Personal information
- Full name: Roger Cox
- Born: 27 April 1947 (age 79) Luton, Bedfordshire
- Batting: Right-handed
- Bowling: Right-arm medium

Domestic team information
- 1967–1975: Bedfordshire
- 1971: Minor Counties

Career statistics
| Competition | First-class | List A |
| Matches | 1 | 5 |
| Runs scored | 24 | 23 |
| Batting average | 24.00 | 7.66 |
| 100s/50s | 0/0 | 0/0 |
| Top score | 24 | 12 |
| Catches/stumpings | 0/– | 1/– |
- Source: Cricinfo, 2 August 2011

= Roger Cox =

English cricketer

Roger Cox (born 27 April 1947) is a former English cricketer. Cox was a right-handed batsman who bowled right-arm medium pace. He was born in Luton, Bedfordshire.

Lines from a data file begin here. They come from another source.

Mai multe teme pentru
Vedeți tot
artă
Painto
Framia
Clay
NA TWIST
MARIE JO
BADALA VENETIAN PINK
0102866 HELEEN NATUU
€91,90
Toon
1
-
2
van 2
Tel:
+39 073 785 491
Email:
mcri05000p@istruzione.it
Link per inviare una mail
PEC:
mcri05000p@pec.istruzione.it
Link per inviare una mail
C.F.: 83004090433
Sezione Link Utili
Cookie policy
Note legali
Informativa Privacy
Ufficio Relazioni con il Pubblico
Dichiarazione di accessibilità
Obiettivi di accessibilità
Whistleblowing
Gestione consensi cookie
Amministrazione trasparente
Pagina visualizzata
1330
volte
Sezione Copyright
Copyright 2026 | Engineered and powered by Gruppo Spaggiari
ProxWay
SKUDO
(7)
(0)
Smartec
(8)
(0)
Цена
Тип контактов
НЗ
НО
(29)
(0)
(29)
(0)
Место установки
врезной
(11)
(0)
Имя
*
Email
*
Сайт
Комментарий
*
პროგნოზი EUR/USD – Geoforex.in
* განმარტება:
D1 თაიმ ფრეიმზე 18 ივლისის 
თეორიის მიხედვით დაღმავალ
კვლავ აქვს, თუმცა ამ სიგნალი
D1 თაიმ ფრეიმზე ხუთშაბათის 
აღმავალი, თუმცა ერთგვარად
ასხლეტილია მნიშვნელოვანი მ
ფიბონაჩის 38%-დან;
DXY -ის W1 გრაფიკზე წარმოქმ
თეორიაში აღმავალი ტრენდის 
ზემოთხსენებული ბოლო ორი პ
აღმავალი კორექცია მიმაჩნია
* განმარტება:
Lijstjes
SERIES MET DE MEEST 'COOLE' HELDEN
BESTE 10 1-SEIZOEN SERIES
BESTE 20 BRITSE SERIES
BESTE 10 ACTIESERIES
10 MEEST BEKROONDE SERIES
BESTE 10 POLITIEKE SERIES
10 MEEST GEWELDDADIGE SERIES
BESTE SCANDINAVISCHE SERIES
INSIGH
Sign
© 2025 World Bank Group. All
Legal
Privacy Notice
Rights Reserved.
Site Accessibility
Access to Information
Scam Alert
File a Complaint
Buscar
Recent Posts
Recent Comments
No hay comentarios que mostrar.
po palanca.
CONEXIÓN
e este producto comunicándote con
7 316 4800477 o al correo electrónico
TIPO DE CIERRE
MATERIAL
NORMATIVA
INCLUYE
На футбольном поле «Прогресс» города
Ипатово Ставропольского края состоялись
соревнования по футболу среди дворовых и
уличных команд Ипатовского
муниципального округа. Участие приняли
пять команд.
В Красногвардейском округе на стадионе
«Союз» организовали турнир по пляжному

Cox made his debut for Bedfordshire against Staffordshire in the 1967 Minor Counties Championship. He played Minor counties cricket for Bedfordshire from 1967 to 1975, making 47 Minor Counties Championship appearances. He made his List A debut against Dorset in the 1968 Gillette Cup. He made 4 further List A appearances, the last of which came against Lancashire in the 1973 Gillette Cup. In his 5 List A matches, he scored 23 runs at an average of 7.66, with a high score of 12.

Cox also made a single first-class appearance, which came for the Minor Counties against the touring Indians in 1971. He was dismissed for 24 in the Minor Counties first-innings by Bhagwat Chandrasekhar, while in the second-innings he retired hurt, having not scored any runs.